A non-U.S. holder of our securities eligible for a reduced rate of United States withholding tax pursuant to an income tax treaty may obtain a refund of any excess amounts withheld by timely filing an appropriate claim for refund with the Internal Revenue Service.

 

Gain on Disposition of Securities

 

Subject to the discussion of backup withholding and FATCA below, any gain realized on the sale, exchange or other taxable disposition of our securities generally will not be subject to United States federal income or withholding tax unless:

 

 

the gain is effectively connected with a trade or business of the non-U.S. holder in the United States;

 

and, if required by an applicable income tax treaty, the gain is attributable to a permanent establishment of the non-U.S. holder maintained in the United States

 

the non-U.S. holder is an individual who is present in the United States for 183 days or more in the taxable year of that disposition, and certain other conditions are met; or

 

we are or have been a “United States real property holding corporation,” which we refer to as a “USRPHC,” for United States federal income tax purposes.

 

A non-U.S. holder described in the first bullet point immediately above will be subject to United States federal income tax on the net gain derived from the disposition on a net income basis in generally the same manner as if the non-U.S. holder were a United States person as defined under the Code, unless an applicable income tax treaty provides otherwise.

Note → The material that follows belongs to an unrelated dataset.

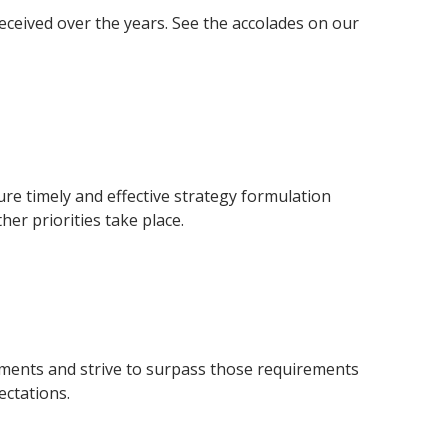
ceived over the years. See the accolades on our
ure timely and effective strategy formulation
er priorities take place.
rements and strive to surpass those requirements
ctations.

If a non-U.S. holder that is a foreign corporation falls under the first bullet point immediately above, it may also be subject to the branch profits tax equal to 30% (or such lower rate as may be specified by an applicable income tax treaty) of its effectively connected earnings and profits, subject to adjustments.

 

Unless an applicable income tax treaty provides otherwise, an individual non-U.S. holder described in the second bullet point immediately above will be subject to a flat 30% United States federal income tax on the gain derived from the disposition, which may be offset by United States source capital losses, even though the individual is not considered a resident of the United States.

 

With respect to the third bullet point above, because the determination of whether we are a United States real property holding corporation depends on the fair market value of our interests in real property located within the United States and the classification of certain of our assets, including billboard assets, and there can be no assurance that are not, or will become, a USRPHC. However, even if we are or become a “USRPHC,” if our securities are considered to be regularly traded on an established securities market (within the meaning of 897(c)(3) of the Code), only a non-U.S. holder who, actually or constructively, holds or held (at any time during the shorter of the five-year period preceding the date of disposition or the holder’s holding period) more than 5% of our securities will be subject to United States federal income tax on any gain derived from the disposition of our securities. We expect our Class A common stock to be “regularly traded” on an established securities market, although we cannot guarantee it will be so traded.

 

Federal Estate Tax

 

Securities held (or deemed held) at the time of death by an individual non-U.S. holder who is neither a citizen or resident of the United States (as specifically defined for United States estate tax purposes) will be included in such holder’s gross estate for United States federal estate tax purposes, unless an applicable estate tax treaty provides otherwise.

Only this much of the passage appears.